Alignment Newsletter #168: Four technical topics for which Open Phil is soliciting grant proposals

Update: 2021-10-28

Description

Recorded by Robert Miles: http://robertskmiles.com

More information about the newsletter here: https://rohinshah.com/alignment-newsletter/

YouTube Channel: https://www.youtube.com/channel/UCfGGFXwKpr-TJ5HfxEFaFCg

HIGHLIGHTS

Request for proposals for projects in AI alignment that work with deep learning systems (Nick Beckstead and Asya Bergal) (summarized by Rohin): Open Philanthropy is seeking proposals for AI safety work in four major areas related to deep learning, each of which I summarize below. Proposals are due January 10, and can seek up to $1M covering up to 2 years. Grantees may later be invited to apply for larger and longer grants.

Rohin's opinion: Overall, I like these four directions and am excited to see what comes out of them! I'll comment on specific directions below.

RFP: Measuring and forecasting risks (Jacob Steinhardt) (summarized by Rohin): Measurement and forecasting is useful for two reasons. First, it gives us empirical data that can improve our understanding and spur progress. Second, it can allow us to quantitatively compare the safety performance of different systems, which could enable the creation of safety standards. So what makes for a good measurement?

1. Relevance to AI alignment: The measurement exhibits a failure mode that becomes worse as models become larger, or tracks a potential capability that may emerge with further scale (which in turn could enable deception, hacking, resource acquisition, etc).

2. Forward-looking: The measurement helps us understand future issues, not just those that exist today. Isolated examples of a phenomenon are good if we have nothing else, but we'd much prefer to have a systematic understanding of when a phenomenon occurs and how it tends to quantitatively increase or decrease with various factors. See for example scaling laws (AN #87).

3. Rich data source: Not all trends in MNIST generalize to CIFAR-10, and not all trends in CIFAR-10 generalize to ImageNet. Measurements on data sources with rich factors of variation are more likely to give general insights.

4. Soundness and quality: This is a general category for things like "do we know that the signal isn't overwhelmed by the noise" and "are there any reasons that the measurement might produce false positives or false negatives".

What sorts of things might you measure?

1. As you scale up task complexity, how much do you need to scale up human-labeled data to continue to maintain good performance and avoid reward hacking? If you fail at this and there are imperfections in the reward, how bad does this become?

2. What changes do we observe based on changes in the quality of the human feedback (e.g. getting feedback from amateurs vs experts)? This could give us information about the acceptable "difference in intelligence" between a model and its supervisor.

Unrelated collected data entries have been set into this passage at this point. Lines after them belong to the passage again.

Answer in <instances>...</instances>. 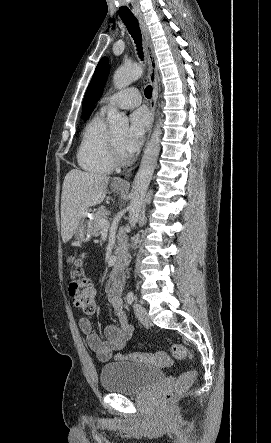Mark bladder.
Masks as SVG:
<instances>
[{
  "instance_id": "obj_1",
  "label": "bladder",
  "mask_w": 271,
  "mask_h": 443,
  "mask_svg": "<svg viewBox=\"0 0 271 443\" xmlns=\"http://www.w3.org/2000/svg\"><path fill=\"white\" fill-rule=\"evenodd\" d=\"M164 377L159 368L127 362L105 364L100 372L102 388L114 394H135L159 383Z\"/></svg>"
}]
</instances>
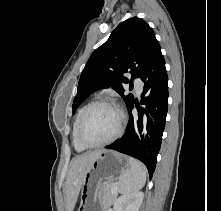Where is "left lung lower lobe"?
<instances>
[{"label":"left lung lower lobe","mask_w":221,"mask_h":211,"mask_svg":"<svg viewBox=\"0 0 221 211\" xmlns=\"http://www.w3.org/2000/svg\"><path fill=\"white\" fill-rule=\"evenodd\" d=\"M144 82L141 104H136L138 115L131 114L135 101L127 107L129 122L125 135L106 146L142 161L152 178L160 150L168 106V76L165 60L158 51L141 77Z\"/></svg>","instance_id":"1"}]
</instances>
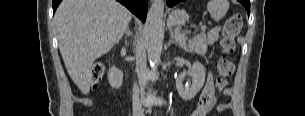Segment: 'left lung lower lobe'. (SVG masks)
<instances>
[{
    "label": "left lung lower lobe",
    "mask_w": 305,
    "mask_h": 116,
    "mask_svg": "<svg viewBox=\"0 0 305 116\" xmlns=\"http://www.w3.org/2000/svg\"><path fill=\"white\" fill-rule=\"evenodd\" d=\"M182 1L183 0H168L167 4H168L169 7H172V6H174L177 3L182 2ZM239 2H241L245 6V8H246V10L249 14V12H250V2H249V0H240Z\"/></svg>",
    "instance_id": "left-lung-lower-lobe-1"
}]
</instances>
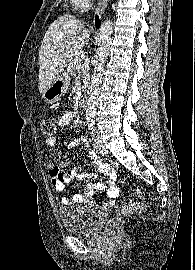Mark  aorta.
Listing matches in <instances>:
<instances>
[{
	"label": "aorta",
	"mask_w": 195,
	"mask_h": 270,
	"mask_svg": "<svg viewBox=\"0 0 195 270\" xmlns=\"http://www.w3.org/2000/svg\"><path fill=\"white\" fill-rule=\"evenodd\" d=\"M112 22L111 20H105L99 29V48L97 52L96 63L94 72L91 77V85L89 88V95L86 105L87 117L93 118L96 113V105L98 104L99 87L103 76L104 62L109 53V47L112 41Z\"/></svg>",
	"instance_id": "aorta-1"
}]
</instances>
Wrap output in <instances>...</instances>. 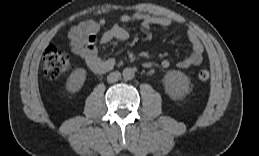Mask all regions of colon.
<instances>
[{
	"label": "colon",
	"mask_w": 259,
	"mask_h": 156,
	"mask_svg": "<svg viewBox=\"0 0 259 156\" xmlns=\"http://www.w3.org/2000/svg\"><path fill=\"white\" fill-rule=\"evenodd\" d=\"M71 63L69 56L55 46H49L45 49L42 57V70L49 79H57L70 69ZM198 80L206 82L210 78V72L207 69L198 72Z\"/></svg>",
	"instance_id": "1"
}]
</instances>
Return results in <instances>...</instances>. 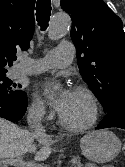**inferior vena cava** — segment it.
<instances>
[{
    "instance_id": "obj_1",
    "label": "inferior vena cava",
    "mask_w": 125,
    "mask_h": 167,
    "mask_svg": "<svg viewBox=\"0 0 125 167\" xmlns=\"http://www.w3.org/2000/svg\"><path fill=\"white\" fill-rule=\"evenodd\" d=\"M42 110L41 109H30L27 116V123L31 130L37 135H44L45 129L41 124Z\"/></svg>"
}]
</instances>
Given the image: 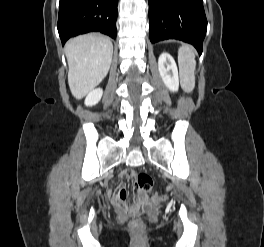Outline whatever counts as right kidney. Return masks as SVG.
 <instances>
[{
    "instance_id": "right-kidney-1",
    "label": "right kidney",
    "mask_w": 264,
    "mask_h": 247,
    "mask_svg": "<svg viewBox=\"0 0 264 247\" xmlns=\"http://www.w3.org/2000/svg\"><path fill=\"white\" fill-rule=\"evenodd\" d=\"M103 90L101 88H97L92 90L85 98L86 106L96 105L102 98Z\"/></svg>"
}]
</instances>
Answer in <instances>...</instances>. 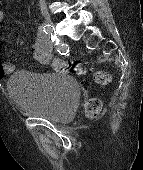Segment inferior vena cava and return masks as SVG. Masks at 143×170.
Here are the masks:
<instances>
[{"mask_svg": "<svg viewBox=\"0 0 143 170\" xmlns=\"http://www.w3.org/2000/svg\"><path fill=\"white\" fill-rule=\"evenodd\" d=\"M39 5H40V8H41V11L46 9V2H45V0H39Z\"/></svg>", "mask_w": 143, "mask_h": 170, "instance_id": "inferior-vena-cava-1", "label": "inferior vena cava"}]
</instances>
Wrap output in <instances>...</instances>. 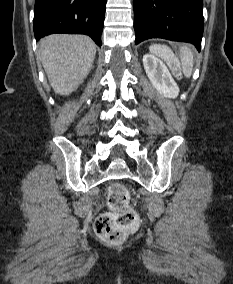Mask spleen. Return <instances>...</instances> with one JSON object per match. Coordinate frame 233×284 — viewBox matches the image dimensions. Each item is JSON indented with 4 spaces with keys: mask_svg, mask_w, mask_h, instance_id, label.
<instances>
[{
    "mask_svg": "<svg viewBox=\"0 0 233 284\" xmlns=\"http://www.w3.org/2000/svg\"><path fill=\"white\" fill-rule=\"evenodd\" d=\"M149 49L151 53L162 57L172 68V71L174 73H177L178 68L172 66V63L174 61V54L169 47L161 44H153ZM180 59L182 72L185 77L189 78L193 71L194 58L192 51L187 46L180 48Z\"/></svg>",
    "mask_w": 233,
    "mask_h": 284,
    "instance_id": "1",
    "label": "spleen"
}]
</instances>
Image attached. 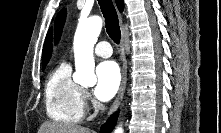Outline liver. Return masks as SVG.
Wrapping results in <instances>:
<instances>
[{
  "label": "liver",
  "instance_id": "6515ba94",
  "mask_svg": "<svg viewBox=\"0 0 221 133\" xmlns=\"http://www.w3.org/2000/svg\"><path fill=\"white\" fill-rule=\"evenodd\" d=\"M38 133H92L90 129L63 124L58 122H45L41 125Z\"/></svg>",
  "mask_w": 221,
  "mask_h": 133
}]
</instances>
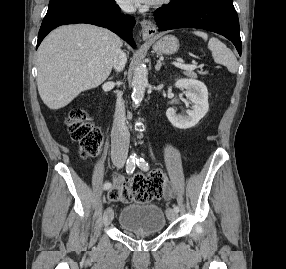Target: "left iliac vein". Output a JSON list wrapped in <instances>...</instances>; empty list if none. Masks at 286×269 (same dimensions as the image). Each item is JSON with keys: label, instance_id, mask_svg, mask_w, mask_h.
Instances as JSON below:
<instances>
[{"label": "left iliac vein", "instance_id": "left-iliac-vein-1", "mask_svg": "<svg viewBox=\"0 0 286 269\" xmlns=\"http://www.w3.org/2000/svg\"><path fill=\"white\" fill-rule=\"evenodd\" d=\"M166 214H167V218L170 220V221H173L176 219L177 217V212L174 211L172 208H168L166 210Z\"/></svg>", "mask_w": 286, "mask_h": 269}]
</instances>
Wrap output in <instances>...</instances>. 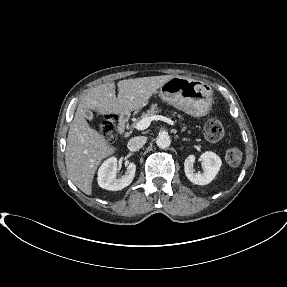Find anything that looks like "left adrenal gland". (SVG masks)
Listing matches in <instances>:
<instances>
[{
    "label": "left adrenal gland",
    "instance_id": "1",
    "mask_svg": "<svg viewBox=\"0 0 287 287\" xmlns=\"http://www.w3.org/2000/svg\"><path fill=\"white\" fill-rule=\"evenodd\" d=\"M182 141H190L189 139L183 138Z\"/></svg>",
    "mask_w": 287,
    "mask_h": 287
}]
</instances>
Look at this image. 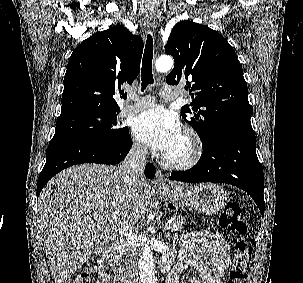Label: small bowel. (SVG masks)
Wrapping results in <instances>:
<instances>
[{
    "instance_id": "small-bowel-1",
    "label": "small bowel",
    "mask_w": 303,
    "mask_h": 283,
    "mask_svg": "<svg viewBox=\"0 0 303 283\" xmlns=\"http://www.w3.org/2000/svg\"><path fill=\"white\" fill-rule=\"evenodd\" d=\"M180 252L171 272L175 283H179L181 273L189 266L195 268L199 278H191L187 283H222L225 270L229 266V245L217 233L189 232L179 242ZM169 252L166 259L171 260ZM104 260L96 267V283H112V277L106 269Z\"/></svg>"
}]
</instances>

3. What happens when models are pushed out of distribution along a factor of variation that was not varied in the pretraining data?

4. To what extent do models provide wrong or undesired outputs in contexts where they are capable of providing the right answer?

Rohin's opinion: Measurements generally seem great. One story for impact is that we have a measurement that we think is strongly correlated with x-risk, and we use that measurement to select an AI system that scores low on such a metric. This seems distinctly good and I think would in fact reduce x-risk! But I want to clarify that I don't think it would convince me that the system was safe with high confidence. The conceptual arguments against high confidence in safety seem quite strong and not easily overcome by such measurements. (I'm thinking of objective robustness failures (AN #66) of the form "the model is trying to pursue a simple proxy, but behaves well on the training distribution until it can execute a treacherous turn".)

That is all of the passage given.